Botswana first got television in 1988. Unlike other countries in the region, it was a private company that started the first station (the Gaborone Broadcasting Company). State-owned television began only on 31 July 2000 with the launch of Botswana Television. Botswana is one of the two countries in Africa that employs the ISDB-T standard; the other being Angola.

==History==
Television in Botswana was virtually nonexistent during the country's first two decades as an independent country, outside of film units from news editors as early as 1968. In February 1984, President Ketumile Masire suggested the introduction of a television service in the country, saying that broadcast media was incomplete without television. In late November 1984, a "new television network for Botswana" was already being considered. In February 1986, it was revealed within government that setting up a television station was "too expensive to maintain".

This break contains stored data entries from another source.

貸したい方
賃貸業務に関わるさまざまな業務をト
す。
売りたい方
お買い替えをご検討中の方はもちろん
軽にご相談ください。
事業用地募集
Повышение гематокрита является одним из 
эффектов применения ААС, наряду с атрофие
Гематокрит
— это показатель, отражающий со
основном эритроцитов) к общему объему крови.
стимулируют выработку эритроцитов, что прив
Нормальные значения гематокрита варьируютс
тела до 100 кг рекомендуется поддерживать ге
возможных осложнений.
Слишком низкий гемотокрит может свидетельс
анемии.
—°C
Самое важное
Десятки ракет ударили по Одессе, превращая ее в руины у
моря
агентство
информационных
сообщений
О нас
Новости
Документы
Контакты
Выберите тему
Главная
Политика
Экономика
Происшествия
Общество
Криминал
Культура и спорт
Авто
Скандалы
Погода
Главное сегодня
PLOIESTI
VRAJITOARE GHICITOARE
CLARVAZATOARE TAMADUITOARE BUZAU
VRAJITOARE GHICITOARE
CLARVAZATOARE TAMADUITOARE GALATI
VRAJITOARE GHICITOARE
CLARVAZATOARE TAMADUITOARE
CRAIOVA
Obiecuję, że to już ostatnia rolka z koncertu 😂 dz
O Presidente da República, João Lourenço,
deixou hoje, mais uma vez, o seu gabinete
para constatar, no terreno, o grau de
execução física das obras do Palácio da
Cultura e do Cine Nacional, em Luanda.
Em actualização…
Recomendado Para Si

A 1988 feasibility study report issued by the International Telecommunication Union suggested that Botswana should operate a small-scale commercial television station. The report had the consultation of Radio Botswana, several government ministries and the University of Botswana. The recommendations suggested that the television service should foster a national identity, as an educational tool and increase awareness of health and modern farming. However, the process was hampered by the growing violence and massive social concerns at the time of the apex of HIV/AIDS, as well as "portrayal of affluent lifestyle" and concerns that advertising would bring consumerist culture. If the government insisted, the ITU would change the concept of the then-planned service to a public service broadcaster as opposed to a commercial broadcaster. By 1989, the plan for a service was touted as being "extremely weak", and that 1.5% of the Botswanan population should have access to a television set, if such a service started. The ITU suggested that television viewing centres would be set up but the government refused over maintenance costs. Botswana's sixth National Development Plan suggested that a television service would start between 1985 and 1991.

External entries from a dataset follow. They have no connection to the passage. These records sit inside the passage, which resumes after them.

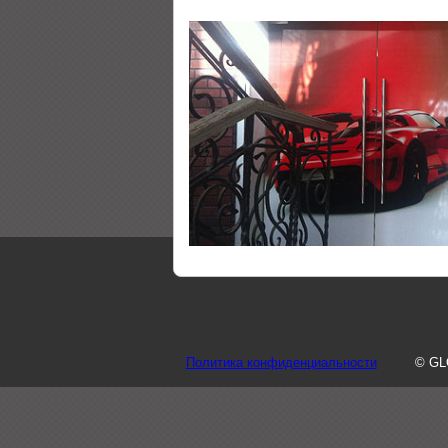
Политика конфиденциальности
© GL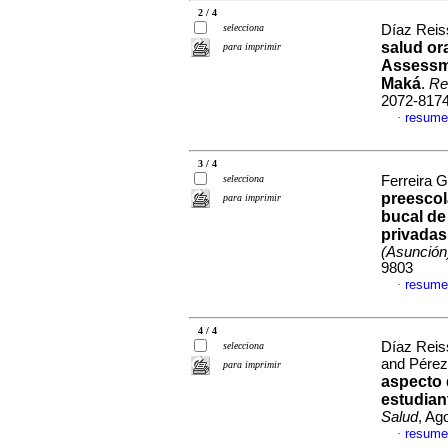
2 / 4
selecciona
Díaz Reiss
salud or
para imprimir
Assessme
Maká
.
Re
2072-817
resume
·
3 / 4
selecciona
Ferreira G
preescol
para imprimir
bucal de
privadas
(Asunción
9803
resume
·
4 / 4
Díaz Reiss
selecciona
and Pérez
para imprimir
aspecto 
estudian
Salud
, Ag
resume
·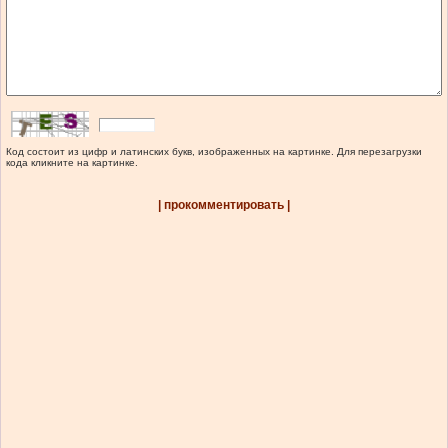
Код состоит из цифр и латинских букв, изображенных на картинке. Для перезагрузки
кода кликните на картинке.
| прокомментировать |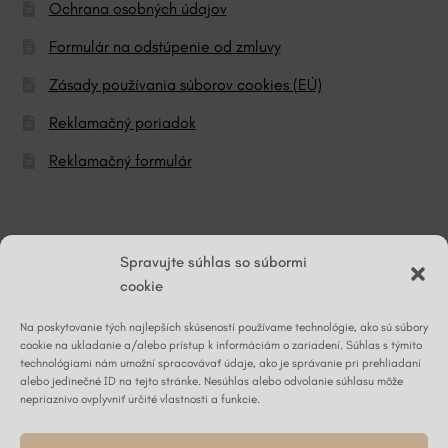
Ochrana osobných údajov
Formulár na odstúpenie od zmluvy
Zásady používania súborov cookies (EÚ)
Reklamačný poriadok
Reklamačný formulár
© ĽG hodváb
Spravujte súhlas so súbormi
cookie
Na poskytovanie tých najlepších skúseností používame technológie, ako sú súbory
Napíšte nám
cookie na ukladanie a/alebo prístup k informáciám o zariadení. Súhlas s týmito
technológiami nám umožní spracovávať údaje, ako je správanie pri prehliadaní
alebo jedinečné ID na tejto stránke. Nesúhlas alebo odvolanie súhlasu môže
nepriaznivo ovplyvniť určité vlastnosti a funkcie.
Kontaktný formulár ›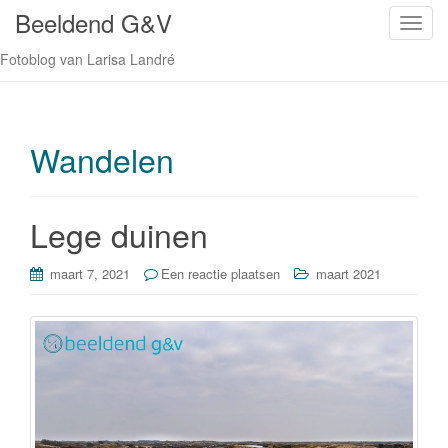
Beeldend G&V
S
c
Fotoblog van Larisa Landré
h
a
k
e
Wandelen
l
n
a
Lege duinen
v
i
maart 7, 2021
Een reactie plaatsen
maart 2021
g
a
t
i
e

In the same year as the release of the ITU feasibility study, a limited television service began in Gaborone: the Gaborone Broadcasting Company. The station faced reluctance from signals coming from South Africa, and operated as a closed-circuit television station until the early 2000s. GBC was a charter affiliate of TVAfrica when it launched in 1998.

The government spent more than a decade trying to set up its own television channel. The Institute of Development Management suggested that the state channel would have a heavy amount of local programming and be apolitical in nature. It would also prevent the idea that it wouldn't act as an "embarrassment" to local SABC and M-Net viewers. During the 1990s, Bop TV of Bophuthatswana (where Tswana was an official language) was relayed terrestrially in Gaborone, being replaced by BTV upon launch in 2000.

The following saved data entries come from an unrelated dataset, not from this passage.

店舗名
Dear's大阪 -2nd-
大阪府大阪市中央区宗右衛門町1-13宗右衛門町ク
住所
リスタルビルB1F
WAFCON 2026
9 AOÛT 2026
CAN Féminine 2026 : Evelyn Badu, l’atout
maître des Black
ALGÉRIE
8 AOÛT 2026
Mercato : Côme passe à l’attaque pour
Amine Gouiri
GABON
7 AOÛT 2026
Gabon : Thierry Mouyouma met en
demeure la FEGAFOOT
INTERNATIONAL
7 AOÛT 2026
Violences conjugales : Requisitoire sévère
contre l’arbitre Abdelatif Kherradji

Botswana Television was formed in January 1998, aiming to launch by April 1999, ahead of the general election. After a series of delays, BTV finally started broadcasting on 31 July 2000 and was Africa's first television station to rely exclusively on digital equipment. In August 2002, GBC obtained a full broadcasting licence, converting the existing station to terrestrial broadcasting, having also set up terrestrial transmitters in Francistown and Selebi-Phikwe. The closure of TVAfrica put the station in limbo, causing it to fill the gaps left by the former partner with new local programmes. The status of film and television production in Botswana at the time was considered "infantile", leading to BTV's rejection of Room 101, being picked up by GBC instead.

GBC was acquired by Sabido Investments, owners of e.tv, the South African private network, assisting them in their nationwide expansion project and technical upgrades. On 15 July 2008, GBC unveiled its new schedule; the channel was subsequently renamed eBotswana in 2010.

Until 2013, most Botswanans watched SABC channels illegally using satellite dishes, colloquially known in Botswana as Philibao, the name of one of the manufacturers. Sentech was still using analogue signals (inherited from AstraSat) to deliver its programming, which Botswanans thought to be superior than local channels, and planned to shut down the signals by the 2010 FIFA World Cup. The signals were switched off on 1 July 2013.

On 10 May 2021, eBotswana, now under the control of YMH Media Group, was renamed YTV. With the shutdown of analogue television in Botswana, BTV introduced a new three-channel network on 2 October 2022: BTV 1 (entertainment), BTV 2 (education) and BTV News.

==Digital terrestrial television==
On 26 February 2013, Botswana became the first country in Africa to employ the Japanese ISDB-T standard, after comparative testing with DVB-T2. On 29 July 2013, Botswana Television started digital broadcasting.

Analogue terrestrial signals were switched off on 2 October 2022.